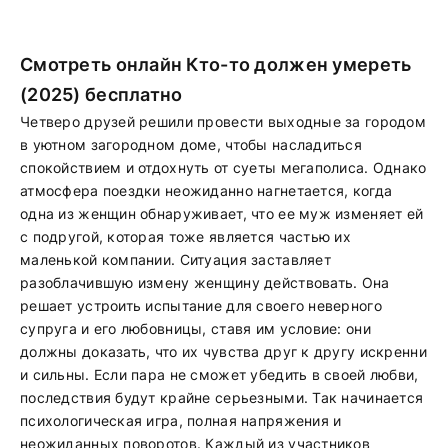
Смотреть онлайн Кто-то должен умереть
(2025) бесплатно
Четверо друзей решили провести выходные за городом
в уютном загородном доме, чтобы насладиться
спокойствием и отдохнуть от суеты мегаполиса. Однако
атмосфера поездки неожиданно нагнетается, когда
одна из женщин обнаруживает, что ее муж изменяет ей
с подругой, которая тоже является частью их
маленькой компании. Ситуация заставляет
разоблачившую измену женщину действовать. Она
решает устроить испытание для своего неверного
супруга и его любовницы, ставя им условие: они
должны доказать, что их чувства друг к другу искренни
и сильны. Если пара не сможет убедить в своей любви,
последствия будут крайне серьезными. Так начинается
психологическая игра, полная напряжения и
неожиданных поворотов. Каждый из участников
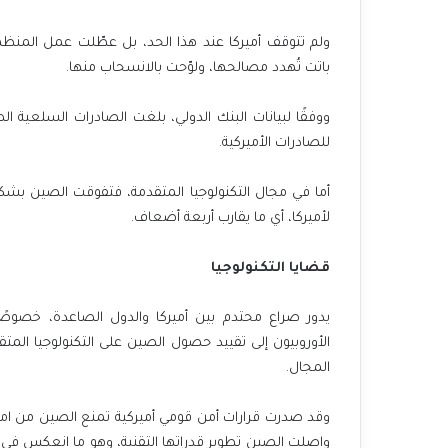
‬باتت‭ ‬تُهدد‭ ‬مصالحها،‭ ‬ولوّحت‭ ‬بالانسحاب‭ ‬منها‭.‬
‬للصادرات‭ ‬الأميركية‭. ‬
‬لأميركا،‭ ‬أي‭ ‬ما‭ ‬يقارب‭ ‬أربعة‭ ‬أضعاف‭.‬
قضايا‭ ‬التكنولوجيا
‬المجال‭.‬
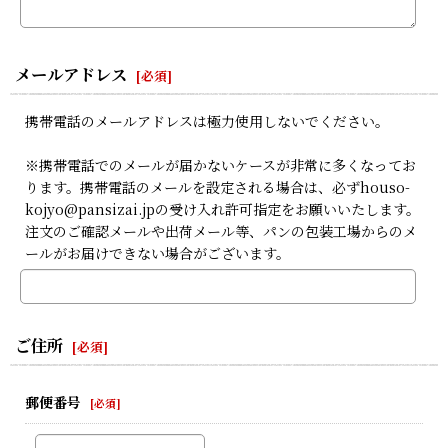
メールアドレス
[
必須
]
携帯電話のメールアドレスは極力使用しないでください。
※携帯電話でのメールが届かないケースが非常に多くなってお
ります。携帯電話のメールを設定される場合は、必ずhouso-
kojyo@pansizai.jpの受け入れ許可指定をお願いいたします。
注文のご確認メールや出荷メール等、パンの包装工場からのメ
ールがお届けできない場合がございます。
ご住所
[
必須
]
郵便番号
[
必須
]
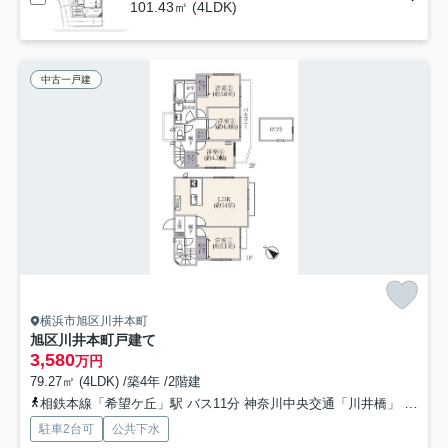
101.43㎡ (4LDK)
中古一戸建
横浜市旭区川井本町
旭区川井本町戸建て
3,580
万円
79.27㎡ (4LDK) /築4年 /2階建
相鉄本線「希望ケ丘」駅 バス11分 神奈川中央交通「川井橋」 停歩11分
駐車2台可
公共下水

+===+

◆ Task objective
Extract exactly the lines above from the line containing "разоблачившую измену женщину действовать. Она" through the last one, both ends included, but not the pictures.

◆ Exercise response
разоблачившую измену женщину действовать. Она
решает устроить испытание для своего неверного
супруга и его любовницы, ставя им условие: они
должны доказать, что их чувства друг к другу искренни
и сильны. Если пара не сможет убедить в своей любви,
последствия будут крайне серьезными. Так начинается
психологическая игра, полная напряжения и
неожиданных поворотов. Каждый из участников
‬باتت‭ ‬تُهدد‭ ‬مصالحها،‭ ‬ولوّحت‭ ‬بالانسحاب‭ ‬منها‭.‬
‬للصادرات‭ ‬الأميركية‭. ‬
‬لأميركا،‭ ‬أي‭ ‬ما‭ ‬يقارب‭ ‬أربعة‭ ‬أضعاف‭.‬
قضايا‭ ‬التكنولوجيا
‬المجال‭.‬
メールアドレス
[
必須
]
携帯電話のメールアドレスは極力使用しないでください。
※携帯電話でのメールが届かないケースが非常に多くなってお
ります。携帯電話のメールを設定される場合は、必ずhouso-
kojyo@pansizai.jpの受け入れ許可指定をお願いいたします。
注文のご確認メールや出荷メール等、パンの包装工場からのメ
ールがお届けできない場合がございます。
ご住所
[
必須
]
郵便番号
[
必須
]
101.43㎡ (4LDK)
中古一戸建
横浜市旭区川井本町
旭区川井本町戸建て
3,580
万円
79.27㎡ (4LDK) /築4年 /2階建
相鉄本線「希望ケ丘」駅 バス11分 神奈川中央交通「川井橋」 停歩11分
駐車2台可
公共下水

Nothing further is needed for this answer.